**Work instruction**
Write out exactly, and only, the lines below from the line with "Preventive Maintenance (493, 515)" through the line with "UW–Madison Cookie Notice (157, 841)"; pictures do not belong in the copy.

Stored data:
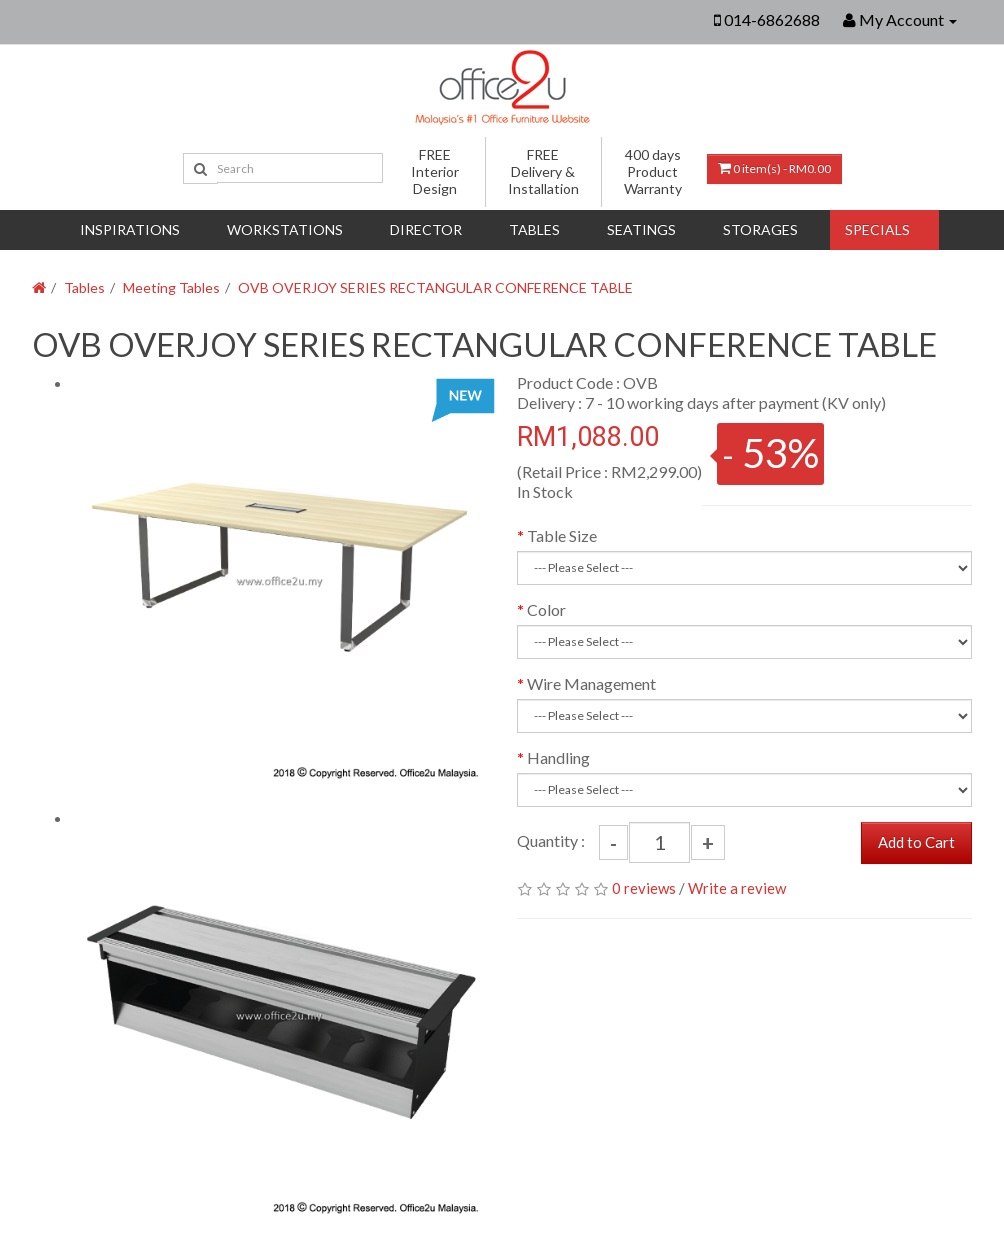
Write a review (737, 888)
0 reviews (644, 888)
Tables (534, 229)
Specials (877, 229)
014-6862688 (772, 19)
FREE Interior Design (435, 171)
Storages (760, 229)
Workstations (285, 229)
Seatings (641, 229)
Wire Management (591, 683)
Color (546, 609)
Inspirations (130, 229)
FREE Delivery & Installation (543, 171)
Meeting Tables (171, 287)
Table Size (562, 535)
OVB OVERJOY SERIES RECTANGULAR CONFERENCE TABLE (435, 287)
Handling (558, 757)
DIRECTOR (426, 229)
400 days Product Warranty (653, 171)
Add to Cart (916, 842)
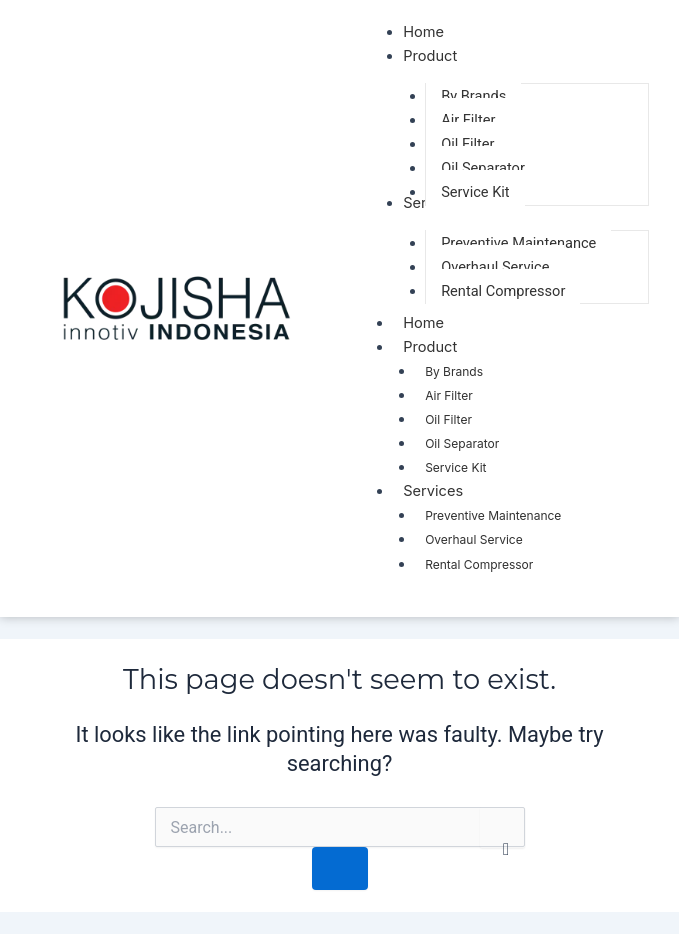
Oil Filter (448, 419)
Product (440, 346)
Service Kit (455, 467)
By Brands (454, 371)
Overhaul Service (474, 539)
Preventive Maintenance (493, 515)
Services (443, 490)
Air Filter (449, 395)
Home (423, 323)
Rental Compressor (479, 564)
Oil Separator (462, 443)
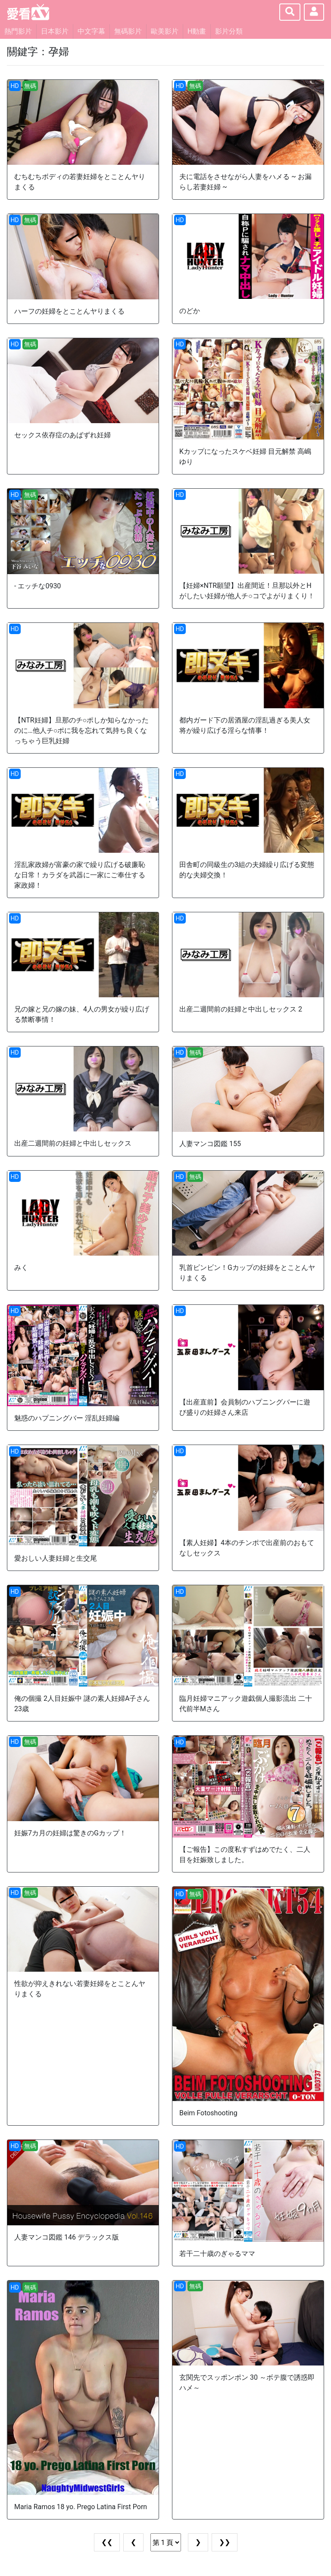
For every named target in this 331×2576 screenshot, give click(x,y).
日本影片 (55, 31)
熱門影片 (18, 31)
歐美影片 (164, 31)
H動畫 (196, 31)
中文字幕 (91, 31)
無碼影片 (128, 31)
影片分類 (229, 31)
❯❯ (224, 2542)
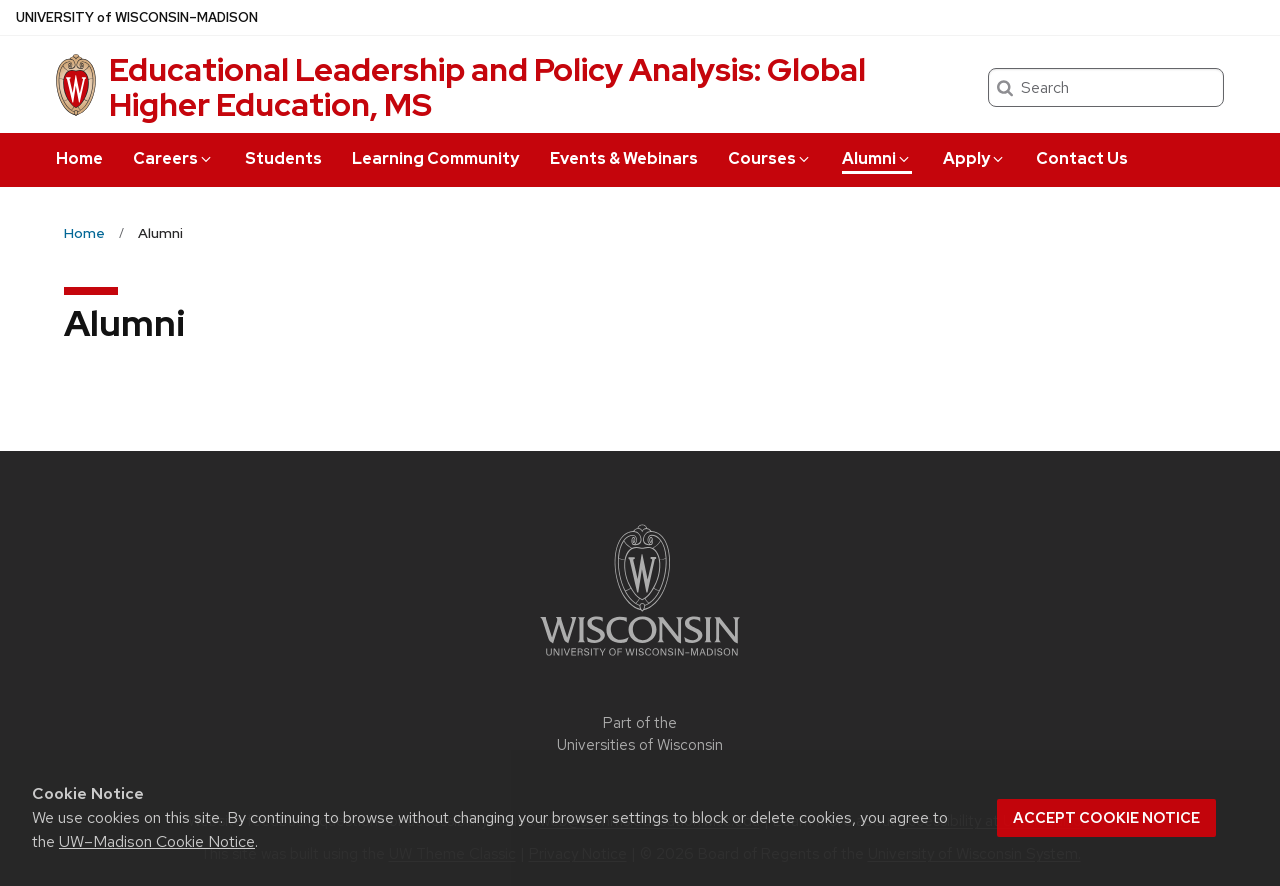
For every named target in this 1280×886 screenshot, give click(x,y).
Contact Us (1082, 158)
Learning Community (435, 158)
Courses (770, 158)
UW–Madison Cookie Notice (157, 841)
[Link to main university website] (640, 659)
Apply (974, 158)
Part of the (640, 734)
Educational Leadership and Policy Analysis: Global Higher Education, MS (487, 87)
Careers (173, 158)
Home (79, 158)
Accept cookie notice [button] (1106, 818)
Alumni (877, 158)
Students (283, 158)
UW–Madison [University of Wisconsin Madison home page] (137, 17)
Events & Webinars (624, 158)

**Output**
Preventive Maintenance (493, 515)
Services (443, 490)
Air Filter (449, 395)
Home (423, 323)
Rental Compressor (479, 564)
Oil Separator (462, 443)
For every named target in this 331×2576 screenshot, give click(x,y).
日本影片 (55, 31)
熱門影片 (18, 31)
歐美影片 (164, 31)
H動畫 (196, 31)
中文字幕 (91, 31)
無碼影片 (128, 31)
影片分類 (229, 31)
❯❯ (224, 2542)
For every named target in this 1280×886 screenshot, give click(x,y).
Contact Us (1082, 158)
Learning Community (435, 158)
Courses (770, 158)
UW–Madison Cookie Notice (157, 841)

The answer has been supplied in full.